SUPPLIED INFORMATION ->

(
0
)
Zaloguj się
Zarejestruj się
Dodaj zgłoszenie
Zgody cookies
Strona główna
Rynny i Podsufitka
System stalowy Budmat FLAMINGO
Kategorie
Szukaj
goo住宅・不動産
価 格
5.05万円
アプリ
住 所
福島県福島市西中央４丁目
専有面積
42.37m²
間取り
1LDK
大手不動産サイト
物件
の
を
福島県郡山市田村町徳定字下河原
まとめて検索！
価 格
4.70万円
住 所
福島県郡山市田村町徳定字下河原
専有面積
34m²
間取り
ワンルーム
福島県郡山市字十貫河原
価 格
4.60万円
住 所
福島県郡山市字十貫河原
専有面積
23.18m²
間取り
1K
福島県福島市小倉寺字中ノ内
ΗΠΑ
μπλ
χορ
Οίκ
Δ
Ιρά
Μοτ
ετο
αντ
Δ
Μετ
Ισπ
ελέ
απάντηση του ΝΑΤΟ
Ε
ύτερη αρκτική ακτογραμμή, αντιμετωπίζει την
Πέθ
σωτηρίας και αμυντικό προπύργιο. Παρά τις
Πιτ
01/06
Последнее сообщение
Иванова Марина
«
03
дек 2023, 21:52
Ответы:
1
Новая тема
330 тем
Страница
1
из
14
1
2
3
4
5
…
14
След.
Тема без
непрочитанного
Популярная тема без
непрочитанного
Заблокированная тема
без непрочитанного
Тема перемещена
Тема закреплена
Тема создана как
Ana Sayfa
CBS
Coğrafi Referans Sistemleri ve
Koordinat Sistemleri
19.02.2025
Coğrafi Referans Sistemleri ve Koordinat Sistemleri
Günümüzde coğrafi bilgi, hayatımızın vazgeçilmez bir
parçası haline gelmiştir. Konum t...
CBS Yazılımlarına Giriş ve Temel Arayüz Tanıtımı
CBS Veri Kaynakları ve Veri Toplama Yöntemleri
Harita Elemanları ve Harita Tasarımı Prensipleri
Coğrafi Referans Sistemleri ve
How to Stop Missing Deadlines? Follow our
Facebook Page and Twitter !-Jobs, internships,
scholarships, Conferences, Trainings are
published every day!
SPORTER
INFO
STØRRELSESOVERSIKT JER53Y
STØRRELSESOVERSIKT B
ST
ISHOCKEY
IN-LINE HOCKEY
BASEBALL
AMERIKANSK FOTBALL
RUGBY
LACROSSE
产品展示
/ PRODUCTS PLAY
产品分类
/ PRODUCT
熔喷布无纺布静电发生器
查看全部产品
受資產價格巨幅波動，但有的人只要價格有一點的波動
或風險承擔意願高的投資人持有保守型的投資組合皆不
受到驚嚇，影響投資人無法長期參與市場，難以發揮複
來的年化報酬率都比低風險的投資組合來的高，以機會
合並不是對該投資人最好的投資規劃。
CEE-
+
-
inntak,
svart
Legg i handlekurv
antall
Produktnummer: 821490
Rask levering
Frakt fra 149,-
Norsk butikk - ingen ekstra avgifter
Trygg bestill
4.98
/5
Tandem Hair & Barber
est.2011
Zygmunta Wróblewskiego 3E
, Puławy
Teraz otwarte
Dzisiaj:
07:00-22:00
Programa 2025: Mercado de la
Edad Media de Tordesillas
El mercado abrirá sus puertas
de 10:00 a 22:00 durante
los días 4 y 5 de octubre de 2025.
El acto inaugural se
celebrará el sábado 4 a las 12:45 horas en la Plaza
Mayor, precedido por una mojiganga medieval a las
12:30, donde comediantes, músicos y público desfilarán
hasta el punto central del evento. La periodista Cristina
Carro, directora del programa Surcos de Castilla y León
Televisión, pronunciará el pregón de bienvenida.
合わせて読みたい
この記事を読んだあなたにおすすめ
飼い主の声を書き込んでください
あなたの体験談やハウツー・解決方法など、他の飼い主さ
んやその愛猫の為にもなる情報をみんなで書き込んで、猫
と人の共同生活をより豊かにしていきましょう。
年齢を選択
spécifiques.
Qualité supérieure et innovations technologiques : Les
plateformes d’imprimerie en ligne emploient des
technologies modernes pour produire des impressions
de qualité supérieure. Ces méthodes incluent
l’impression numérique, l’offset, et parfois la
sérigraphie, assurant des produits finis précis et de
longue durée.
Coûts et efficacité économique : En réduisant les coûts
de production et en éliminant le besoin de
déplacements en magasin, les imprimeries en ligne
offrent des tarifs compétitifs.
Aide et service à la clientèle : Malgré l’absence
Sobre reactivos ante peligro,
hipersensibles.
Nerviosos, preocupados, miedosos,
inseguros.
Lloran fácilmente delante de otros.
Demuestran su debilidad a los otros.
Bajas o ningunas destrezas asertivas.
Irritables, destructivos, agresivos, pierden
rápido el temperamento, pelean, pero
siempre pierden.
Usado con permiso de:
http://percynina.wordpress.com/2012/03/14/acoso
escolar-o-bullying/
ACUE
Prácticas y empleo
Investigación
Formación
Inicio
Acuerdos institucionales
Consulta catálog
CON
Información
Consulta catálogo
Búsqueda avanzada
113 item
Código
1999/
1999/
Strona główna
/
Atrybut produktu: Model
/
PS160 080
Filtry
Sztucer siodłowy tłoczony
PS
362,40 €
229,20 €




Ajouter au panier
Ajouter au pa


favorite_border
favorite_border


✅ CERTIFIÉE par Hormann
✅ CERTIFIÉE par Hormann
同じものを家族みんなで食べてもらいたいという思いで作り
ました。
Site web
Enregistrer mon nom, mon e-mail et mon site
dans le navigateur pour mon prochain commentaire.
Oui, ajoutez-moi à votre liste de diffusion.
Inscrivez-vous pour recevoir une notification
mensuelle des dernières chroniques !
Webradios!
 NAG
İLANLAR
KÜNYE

TASK GOAL -> Reproduce each line of the data containing the word "Koordinat".

RESULT ->
Koordinat Sistemleri
Coğrafi Referans Sistemleri ve Koordinat Sistemleri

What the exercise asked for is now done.